GRANDVIEW - Changing the face of an entire downtown area is a goal that takes longer than a month to accomplish. However, 17 students from the University of Washington's business and economic development program have been working hard to at least get a foothold on Grandview's downtown revitalization efforts.

Since late April, the students have been working with the owners of seven downtown businesses, helping them to come up with new marketing plans, as well as with the City of Grandview and the Grandview Chamber of Commerce. The group has been taking a look at both individual businesses and the downtown corridor as a whole, looking for ways to make the area more inviting to customers.

Dr. Mary Ann Odegaard, a professor at the University of Washington business school, said her students have been in Grandview several times since they started the project. She said the students, who most recently visited the community last weekend, have been busy learning about their assigned businesses, as well as learning more about the community itself.

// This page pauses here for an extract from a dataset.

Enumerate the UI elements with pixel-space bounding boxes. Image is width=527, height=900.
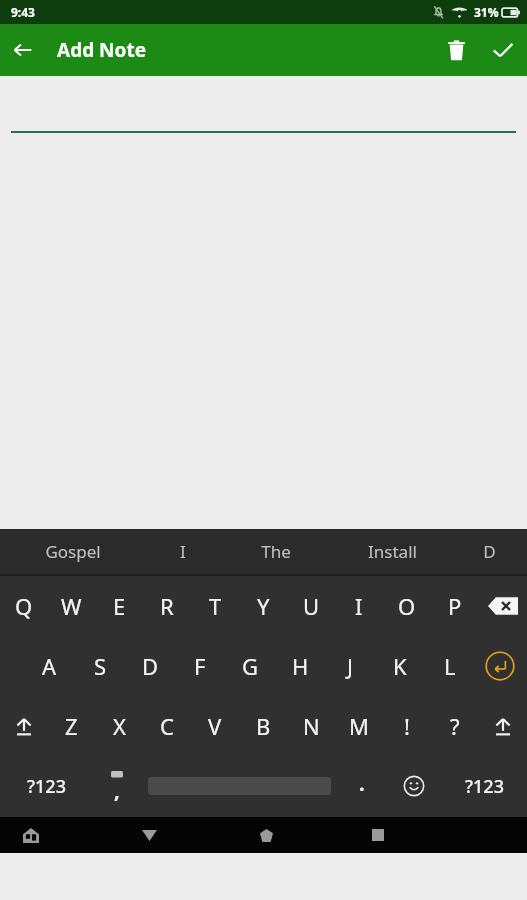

She noted that the last time the students were in town they met with their individual business owners and also took time to get to know the Yakima Valley as a region. Odegaard said the students toured businesses from Yakima to Kennewick and had a chance to meet with Tim Dalton, the executive director of the Kennewick downtown revitalization project.

"One of the very interesting things we learned is people shouldn't expect immediate results," Odegaard said of Dalton's presentation.

She said besides touring other businesses her students have also met with Grandview representatives, including City Administrator Jim Sewell.

"I think everyone now has an idea about the process [of revitalization]," Odegaard said.

She added that since the students' last trip to Grandview they have been hard at work putting together their final reports, which should be done in early June.

Odegaard added that although their final reports will be presented in the next couple of weeks, several students will continue to work on the revitalization efforts, doing special projects throughout the year. She added that another group of students will be returning to Grandview next spring to pick up where this group of students is leaving off.

"I think we've learned a lot this year, but we still have a lot to learn," she said.

Grandview Chamber of Commerce President Jim Herriman said it's important for people to realize that this is a two-year project.

"They're trying to establish some ground rules right now," Herriman said.

He added that he has been happy to see that community welcome Odegaard and her students with open arms, helping them to better understand Grandview and the surrounding area.

"I think it's great they're taking on this community as a project," Herriman said.